Diastrophism is the process of deformation of the Earth's crust which involves folding and faulting. Diastrophism can be considered part of geotectonics. The word is derived from the Greek διαστροϕή diastrophḗ 'distortion, dislocation'.

Diastrophism covers movement of solid (plastic) crust material, as opposed to movement of molten material which is covered by volcanism. Movement causes rock to be bent or broken. The most obvious evidence of diastrophic movement can be seen where sedimentary rocks have been bent, broken or tilted. Such non-horizontal strata provide visual proof of movement. Diastrophic movement can be classified as two types, folding and faulting, tilted beds usually are part of a larger syncline or anticline. Diastrophic movement is often called orogenic as it is associated with mountain building.

There are various theories of the cause of diastrophic movement such as being the result of pressures exerted by convection currents in the mantle or the rise of magma through the crust. Other deformations are caused by meteorite impact and combinations of gravity and erosion such as landslides and slumping.

The study of diastrophism encompasses the varying responses of the crust to tectonic stresses. These responses include linear or torsional horizontal movements (such as continental drift) and vertical subsidence and uplift of the lithosphere (strain) in response to natural stresses on Earth's surface such as the weight of mountains, lakes, and glaciers. Subsurface conditions also cause subsidence or uplift, known as epeirogeny, over large areas of Earth's surface without deforming rock strata. Such changes include the thickening of the lithosphere by overthrusting, changes in rock density of the lithosphere caused by metamorphism or thermal expansion and contraction, increases in the volume of the asthenosphere (part of the upper mantle supporting the lithosphere) caused by hydration of olivine, and orogenic, or mountain-building, movements.

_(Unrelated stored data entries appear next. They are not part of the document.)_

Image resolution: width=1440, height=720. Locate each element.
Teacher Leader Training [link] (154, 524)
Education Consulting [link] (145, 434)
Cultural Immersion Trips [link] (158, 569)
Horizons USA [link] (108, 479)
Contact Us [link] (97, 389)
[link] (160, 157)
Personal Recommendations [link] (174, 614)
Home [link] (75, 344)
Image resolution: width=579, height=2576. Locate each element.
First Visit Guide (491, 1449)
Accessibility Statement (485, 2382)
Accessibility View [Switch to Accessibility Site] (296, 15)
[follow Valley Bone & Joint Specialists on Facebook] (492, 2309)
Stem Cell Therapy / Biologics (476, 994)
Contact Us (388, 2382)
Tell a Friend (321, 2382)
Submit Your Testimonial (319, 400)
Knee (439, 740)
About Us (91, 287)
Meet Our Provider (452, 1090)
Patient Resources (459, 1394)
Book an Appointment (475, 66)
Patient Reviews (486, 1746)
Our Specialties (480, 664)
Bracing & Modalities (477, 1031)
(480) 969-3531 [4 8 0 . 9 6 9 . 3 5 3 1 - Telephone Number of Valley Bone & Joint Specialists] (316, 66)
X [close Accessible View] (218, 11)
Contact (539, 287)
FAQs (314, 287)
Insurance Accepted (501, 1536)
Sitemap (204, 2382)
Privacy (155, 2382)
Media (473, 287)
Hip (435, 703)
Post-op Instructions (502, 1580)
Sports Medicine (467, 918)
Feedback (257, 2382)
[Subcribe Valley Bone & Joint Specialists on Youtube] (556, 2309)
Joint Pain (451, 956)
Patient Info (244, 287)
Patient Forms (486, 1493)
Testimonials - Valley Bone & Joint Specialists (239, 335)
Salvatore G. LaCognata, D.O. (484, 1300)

==Historical development of the concept==
By the end of the 19th Century it was generally accepted that the cause of folding and faults was lateral compression that resulted from a shrinking Earth caused by its gradual cooling. In the late 19th Century, Eduard Suess proposed his eustatic theory that provided the underpinnings for Chamberlin's explanation of diastrophism.

In volume two of Das Antlitz der Erde Suess set out his belief that across geologic time, the rise and fall of sea levels were mappable across the earth, that is, that the periods of ocean transgression and regression were correlatable from one continent to another. Suess postulated that as sediments filled the ocean basins the sea levels gradually rose, and periodically there were events of rapid ocean bottom subsidence that increased the ocean's capacity and caused the regressions. Chamberlin proposed that instead of a thermal contraction, diastrophic movement was caused by gravitational contraction. In the United States, it was not until the late 1960s that thermal convection replaced the shrinking Earth theories.